**Document understanding data**
+++

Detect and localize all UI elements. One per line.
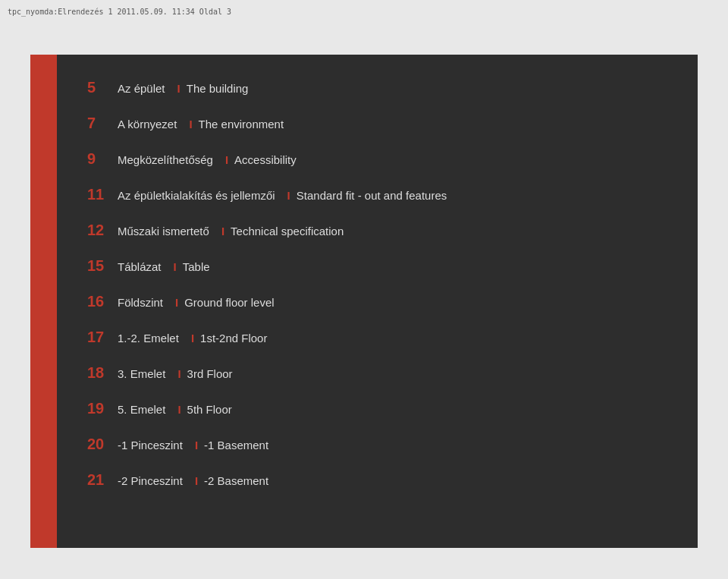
page-number: 12 <box>87 222 118 239</box>
hungarian-title: -2 Pinceszint <box>118 474 183 487</box>
separator: I <box>221 225 224 238</box>
separator: I <box>175 296 178 309</box>
separator: I <box>177 367 180 380</box>
separator: I <box>177 82 180 95</box>
separator: I <box>195 474 198 487</box>
toc-row: 20-1 PinceszintI-1 Basement <box>87 426 667 462</box>
page-number: 17 <box>87 329 118 346</box>
page-number: 21 <box>87 471 118 489</box>
toc-row: 9MegközelíthetőségIAccessibility <box>87 141 667 177</box>
hungarian-title: Megközelíthetőség <box>118 153 213 166</box>
hungarian-title: Műszaki ismertető <box>118 225 209 238</box>
toc-row: 12Műszaki ismertetőITechnical specificat… <box>87 212 667 248</box>
english-title: The environment <box>199 118 284 131</box>
page-number: 16 <box>87 293 118 310</box>
english-title: Technical specification <box>231 225 344 238</box>
toc-row: 171.-2. EmeletI1st-2nd Floor <box>87 319 667 355</box>
separator: I <box>177 403 180 416</box>
page-number: 5 <box>87 79 118 96</box>
hungarian-title: A környezet <box>118 118 177 131</box>
hungarian-title: Az épület <box>118 82 165 95</box>
english-title: Standard fit - out and features <box>297 189 447 202</box>
main-area: 5Az épületIThe building7A környezetIThe … <box>0 23 728 579</box>
hungarian-title: 1.-2. Emelet <box>118 332 179 345</box>
english-title: Table <box>183 260 210 273</box>
separator: I <box>195 439 198 452</box>
toc-row: 195. EmeletI5th Floor <box>87 391 667 426</box>
english-title: Ground floor level <box>184 296 274 309</box>
header-bar: tpc_nyomda:Elrendezés 1 2011.05.09. 11:3… <box>0 0 728 23</box>
separator: I <box>287 189 290 202</box>
page-number: 7 <box>87 115 118 132</box>
hungarian-title: Földszint <box>118 296 163 309</box>
page-number: 18 <box>87 364 118 382</box>
separator: I <box>189 118 192 131</box>
header-text: tpc_nyomda:Elrendezés 1 2011.05.09. 11:3… <box>8 8 231 16</box>
document-page: 5Az épületIThe building7A környezetIThe … <box>30 55 698 548</box>
page-number: 9 <box>87 150 118 168</box>
toc-row: 16FöldszintIGround floor level <box>87 284 667 319</box>
hungarian-title: -1 Pinceszint <box>118 439 183 452</box>
separator: I <box>174 260 177 273</box>
toc-row: 7A környezetIThe environment <box>87 105 667 141</box>
toc-row: 183. EmeletI3rd Floor <box>87 355 667 391</box>
toc-row: 21-2 PinceszintI-2 Basement <box>87 462 667 498</box>
english-title: 5th Floor <box>187 403 232 416</box>
english-title: The building <box>187 82 249 95</box>
hungarian-title: 3. Emelet <box>118 367 165 380</box>
separator: I <box>225 153 228 166</box>
page-number: 11 <box>87 186 118 203</box>
toc-row: 15TáblázatITable <box>87 248 667 284</box>
english-title: 1st-2nd Floor <box>200 332 267 345</box>
separator: I <box>191 332 194 345</box>
hungarian-title: Az épületkialakítás és jellemzői <box>118 189 275 202</box>
red-sidebar <box>30 55 57 548</box>
toc-row: 11Az épületkialakítás és jellemzőiIStand… <box>87 177 667 212</box>
english-title: -2 Basement <box>204 474 268 487</box>
page-number: 19 <box>87 400 118 417</box>
hungarian-title: 5. Emelet <box>118 403 165 416</box>
english-title: -1 Basement <box>204 439 268 452</box>
english-title: Accessibility <box>234 153 297 166</box>
page-number: 20 <box>87 436 118 453</box>
page-number: 15 <box>87 257 118 275</box>
toc-row: 5Az épületIThe building <box>87 70 667 105</box>
toc-content: 5Az épületIThe building7A környezetIThe … <box>57 55 698 548</box>
english-title: 3rd Floor <box>187 367 233 380</box>
hungarian-title: Táblázat <box>118 260 162 273</box>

+++

**PROBLEM REQUIREMENTS**
How many of the lines above include "english"? Only the number should be given.

**ANSWER TO THIS PROBLEM**
12